Тяжелую кару господню ксендз воспринял безропотно, с великим смирением. Пан бог твердой рукой поправил его, легкомысленного священнослужителя, указал путь искупления. Отныне Казимир Пулчинский всеми своими помыслами и делами принадлежал церкви и своему несчастному народу. Что были его страдания по сравнению с теми бедами, какие обрушились на головы его соотечественников, начиная с того дня, когда танки швабов ворвались в их страну!
За несколько считанных дней поляки потеряли все, кроме веры и чести, — государство, армию, право.
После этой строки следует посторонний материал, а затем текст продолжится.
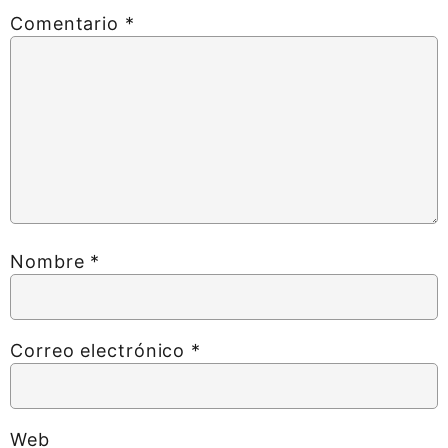
Comentario
*
Nombre
*
Correo electrónico
*
Web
Недальновидные и заносчивые политики, дипломаты жестоко ошиблись в своих расчетах и вскоре бежали за границу, прихватив с собой все золото Жечи Посполитой; храбрые генералы, умевшие лихо звенеть шпорами, принимая парады, оказались никчемными стратегами; интеллигенцию погубила ее гордыня и вера во всесильность человеческого разума; вожаки черни, сеявшие в душах бедняков семена классовой ненависти и безбожия, давно продали душу сатане. Только святая церковь осталась незыблемой, нерушимой твердыней в этом море хаоса, крови, страданий, безумия.
И пан бог вручил судьбу польского народа в руки своих пастырей. Они, только они могли спасти поляков, свершить то, чего не сумели сделать политики, полководцы, учителя, самозванные вожди народные.